▼▼▼
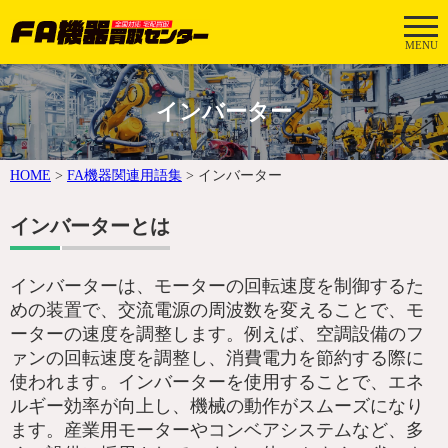
MENU
インバーター
HOME
>
FA機器関連用語集
>
インバーター
インバーターとは
インバーターは、モーターの回転速度を制御するた
めの装置で、交流電源の周波数を変えることで、モ
ーターの速度を調整します。例えば、空調設備のフ
ァンの回転速度を調整し、消費電力を節約する際に
使われます。インバーターを使用することで、エネ
ルギー効率が向上し、機械の動作がスムーズになり
ます。産業用モーターやコンベアシステムなど、多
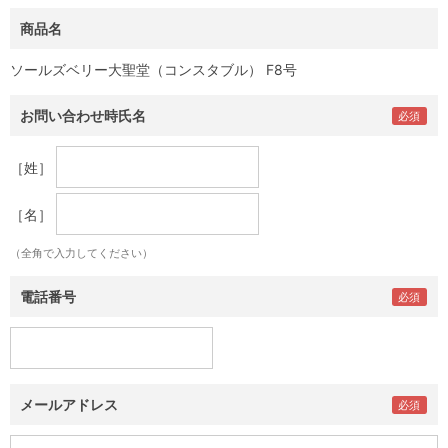
商品名
ソールズベリー大聖堂（コンスタブル） F8号
お問い合わせ時氏名
［姓］
［名］
（全角で入力してください）
電話番号
メールアドレス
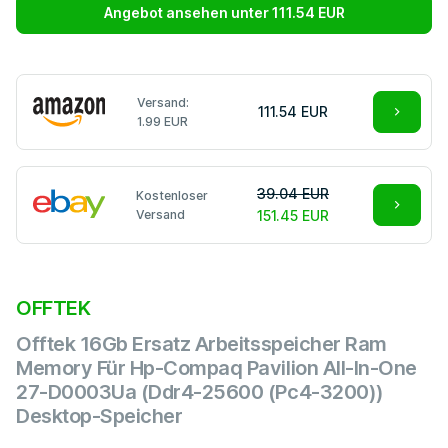
Angebot ansehen unter 111.54 EUR
Versand:
111.54 EUR
1.99 EUR
39.04 EUR
Kostenloser
Versand
151.45 EUR
OFFTEK
Offtek 16Gb Ersatz Arbeitsspeicher Ram
Memory Für Hp-Compaq Pavilion All-In-One
27-D0003Ua (Ddr4-25600 (Pc4-3200))
Desktop-Speicher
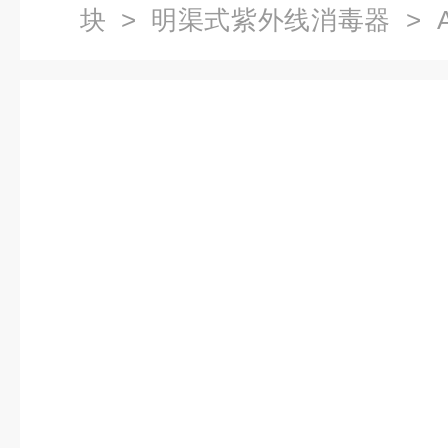
块
>
明渠式紫外线消毒器
> 
器厂家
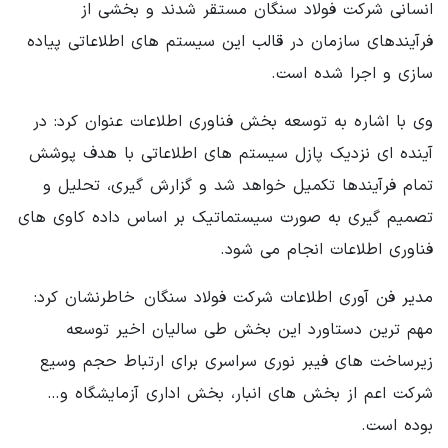
انسانی شرکت فولاد سنگان مستقر شدند و بخشی از
فرآیندهای سازمان در قالب این سیستم های اطلاعاتی پیاده
سازی و اجرا شده است.
وی با اشاره به توسعه بخش فناوری اطلاعات عنوان کرد: در
آینده ای نزدیک پازل سیستم های اطلاعاتی با هدف پوشش
تمام فرآیندها تکمیل خواهد شد و گزارش گیری، تحلیل و
تصمیم گیری به صورت سیستماتیک بر اساس داده کاوی های
فناوری اطلاعات انجام می شود.
مدیر فن آوری اطلاعات شرکت فولاد سنگان خاطرنشان کرد:
مهم ترین دستاورد این بخش طی سالیان اخیر توسعه
زیرساخت های فیبر نوری سراسری برای ارتباط حجم وسیع
شرکت اعم از بخش های انبار، بخش اداری آزمایشگاه و…
بوده است.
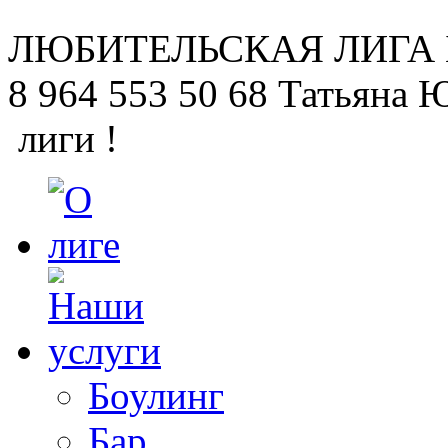
ЛЮБИТЕЛЬСКАЯ
ЛИГА
8 964 553 50 68
Татьяна 
лиги !
Боулинг
Бар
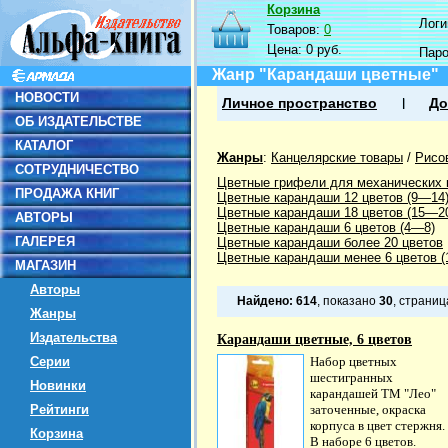
Корзина
Логин
Товаров:
0
Цена:
0 руб.
Пар
Жанр "Карандаши цветные"
НОВОСТИ
Личное пространство
До
ОБ ИЗДАТЕЛЬСТВЕ
КАТАЛОГ
Жанры
:
Канцелярские товары
/
Рисо
СОТРУДНИЧЕСТВО
Цветные грифели для механических
ПРОДАЖА КНИГ
Цветные карандаши 12 цветов (9—14
Цветные карандаши 18 цветов (15—2
АВТОРЫ
Цветные карандаши 6 цветов (4—8)
ГАЛЕРЕЯ
Цветные карандаши более 20 цветов
Цветные карандаши менее 6 цветов (1
МАГАЗИН
Авторы
Найдено:
614
, показано
30
, страни
Жанры
Издательства
Карандаши цветные, 6 цветов
Серии
Набор цветных
шестигранных
Новинки
карандашей ТМ "Лео"
Рейтинги
заточенные, окраска
корпуса в цвет стержня.
Корзина
В наборе 6 цветов.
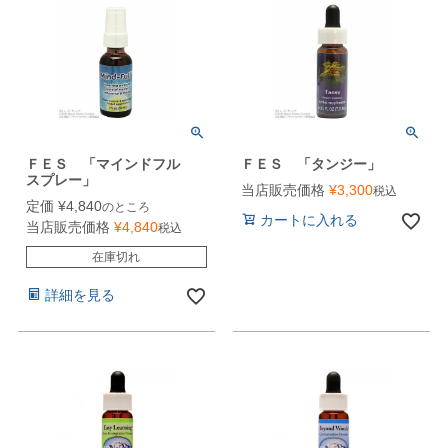
ＦＥＳ 「マインドフル
ＦＥＳ 「タンジー」
スプレー」
当店販売価格
¥
3,300
税込
定価
¥
4,840
のところ
カートに入れる
当店販売価格
¥
4,840
税込
在庫切れ
詳細を見る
▲▲▲
Quote the records in full and exactly; skip any image.

Result of this task:
MENU
インバーター
HOME
>
FA機器関連用語集
>
インバーター
インバーターとは
インバーターは、モーターの回転速度を制御するた
めの装置で、交流電源の周波数を変えることで、モ
ーターの速度を調整します。例えば、空調設備のフ
ァンの回転速度を調整し、消費電力を節約する際に
使われます。インバーターを使用することで、エネ
ルギー効率が向上し、機械の動作がスムーズになり
ます。産業用モーターやコンベアシステムなど、多
商品名
ソールズベリー大聖堂（コンスタブル） F8号
お問い合わせ時氏名
［姓］
［名］
（全角で入力してください）
電話番号
メールアドレス
Angebot ansehen unter 111.54 EUR
Versand:
111.54 EUR
1.99 EUR
39.04 EUR
Kostenloser
Versand
151.45 EUR
OFFTEK
Offtek 16Gb Ersatz Arbeitsspeicher Ram
Memory Für Hp-Compaq Pavilion All-In-One
27-D0003Ua (Ddr4-25600 (Pc4-3200))
Desktop-Speicher
块
>
明渠式紫外线消毒器
> 
器厂家
انسانی شرکت فولاد سنگان مستقر شدند و بخشی از
فرآیندهای سازمان در قالب این سیستم های اطلاعاتی پیاده
سازی و اجرا شده است.
وی با اشاره به توسعه بخش فناوری اطلاعات عنوان کرد: در
آینده ای نزدیک پازل سیستم های اطلاعاتی با هدف پوشش
تمام فرآیندها تکمیل خواهد شد و گزارش گیری، تحلیل و
تصمیم گیری به صورت سیستماتیک بر اساس داده کاوی های
فناوری اطلاعات انجام می شود.
مدیر فن آوری اطلاعات شرکت فولاد سنگان خاطرنشان کرد:
مهم ترین دستاورد این بخش طی سالیان اخیر توسعه
زیرساخت های فیبر نوری سراسری برای ارتباط حجم وسیع
شرکت اعم از بخش های انبار، بخش اداری آزمایشگاه و…
بوده است.
ЛЮБИТЕЛЬСКАЯ
ЛИГА
8 964 553 50 68
Татьяна 
лиги !
Боулинг
Бар
Корзина
Логин
Товаров:
0
Цена:
0 руб.
Пар
Жанр "Карандаши цветные"
НОВОСТИ
Личное пространство
До
ОБ ИЗДАТЕЛЬСТВЕ
КАТАЛОГ
Жанры
:
Канцелярские товары
/
Рисо
СОТРУДНИЧЕСТВО
Цветные грифели для механических
ПРОДАЖА КНИГ
Цветные карандаши 12 цветов (9—14
Цветные карандаши 18 цветов (15—2
АВТОРЫ
Цветные карандаши 6 цветов (4—8)
ГАЛЕРЕЯ
Цветные карандаши более 20 цветов
Цветные карандаши менее 6 цветов (1
МАГАЗИН
Авторы
Найдено:
614
, показано
30
, страни
Жанры
Издательства
Карандаши цветные, 6 цветов
Серии
Набор цветных
шестигранных
Новинки
карандашей ТМ "Лео"
Рейтинги
заточенные, окраска
корпуса в цвет стержня.
Корзина
В наборе 6 цветов.
ＦＥＳ 「マインドフル
ＦＥＳ 「タンジー」
スプレー」
当店販売価格
¥
3,300
税込
定価
¥
4,840
のところ
カートに入れる
当店販売価格
¥
4,840
税込
在庫切れ
詳細を見る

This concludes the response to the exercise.